We can apparently calculate the generalised PPV and NPV easily enough from the table. From the above table, of the 100 who tested positive, 90 had the disease, so the PPV is 90%. Likewise 90 of the 100 negatives didn’t have the disease so the NPV is 90%.
But in fact we have done a bit of numerology, in effect a sort of reverse engineering of the sensitivity and specificity in a given set of conditions, in particular a fixed prevalence (prevalence is the percentage of people with the disease, in this case 50%).
But what happens if we have a different prevalence while keeping the same sensitivity and specificity?
Now, this is the point where we need our thinking caps on. Let us say the disease has a much lower real world prevalence than it has in our sensitivity and specificity study. This means that even a low false positive rate can quickly build up the absolute number of positive tests (positives, but many are false positives), so diluting the PPV. The general rule, is that for a given sensitivity and specificity, the lower the prevalence in the real world compared to that in the sensitivity/specificity test, the more the PPV is diluted.
So we need a way to incorporate this effect into our calculation of the PPV (and NPV) in the real world. For this we need to know, or at least estimate (because we don’t yet know it in the case of covid-19) the real world prevalence. Let us say it is 5%. We already know the prevalence in the sensitivity and specificity study was 50%, and that is not an unusual prevalence in such studies — the investigators take so many people with disease, and a similar number without the disease.

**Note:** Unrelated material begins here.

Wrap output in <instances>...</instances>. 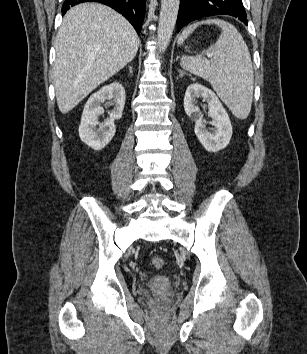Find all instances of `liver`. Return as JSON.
<instances>
[{"mask_svg": "<svg viewBox=\"0 0 307 354\" xmlns=\"http://www.w3.org/2000/svg\"><path fill=\"white\" fill-rule=\"evenodd\" d=\"M139 42L132 25L110 7L81 3L70 8L55 39L53 80L60 112L71 111L130 63Z\"/></svg>", "mask_w": 307, "mask_h": 354, "instance_id": "6515ba94", "label": "liver"}]
</instances>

Now let us redo the table, adjusting the prevalence to 5%, and keeping the sensitivity and specificity at 90%. What we get is this:
Prevalence now set to 5% | Disease present | Disease absent | Total |
Test positive | 9 | 19 | 28 |
Test negative | 1 | 171 | 172 |
Total | 10 | 190 | 200 |
The sensitivity, the number of people with the disease who tested positive, is still 90% (9/10 = 90%) and the specificity, the number without who tested negative, is still 90% (171/190 = 90%). But the PPV has taken a huge hammering. The false positives now outweigh the true positives (19 to 9) and the PPV, the percentage of true positives to all positives, has plummeted from 90% to 32% (9/28 = 32%). By the same token the NPV (true negatives/all negatives) has gone up (171/172 = 99%).
Now, in the real world, sensitivities and specificities of around 90% will often be considered ‘acceptable’. But if they are based on artificially high prevalence rates (as they often are, an ‘accident’ of the experimental design), then in the real world, where prevalence may be much lower (say 5%), then the PPV starts looking rather feeble.
If the above hypothetical scenario (50% prevalence in sensitivity/specificity testing, 5% real world prevalence, neither being that unreasonable) is applied to covid-19 antibody testing, then out of every three positives, there is one true positive (has had the infection) and two false positives (have never had the infection), but yet, under the tomfoolery currently doing the rounds, all three will get ‘immune passports’.